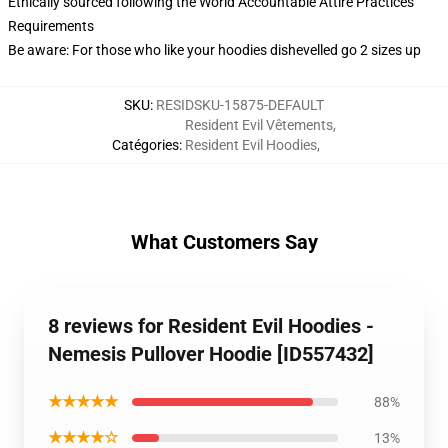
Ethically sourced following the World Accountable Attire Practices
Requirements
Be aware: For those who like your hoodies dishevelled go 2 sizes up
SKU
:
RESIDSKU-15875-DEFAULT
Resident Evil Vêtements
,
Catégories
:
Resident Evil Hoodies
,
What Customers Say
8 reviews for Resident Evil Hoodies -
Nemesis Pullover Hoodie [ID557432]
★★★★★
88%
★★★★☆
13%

==

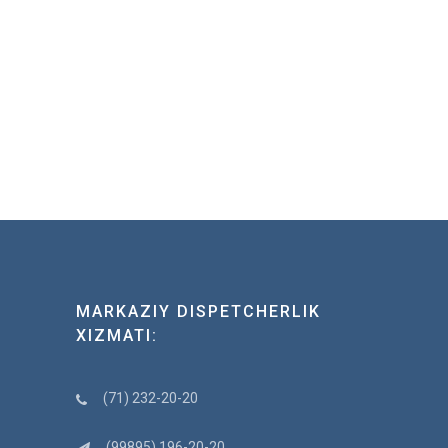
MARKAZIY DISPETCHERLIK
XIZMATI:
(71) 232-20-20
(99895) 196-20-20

■ **Assignment**:
Whenever the string "Evil" occurs in a line of the entries above, copy that line.

■ **Response area**:
Resident Evil Vêtements
Resident Evil Hoodies
8 reviews for Resident Evil Hoodies -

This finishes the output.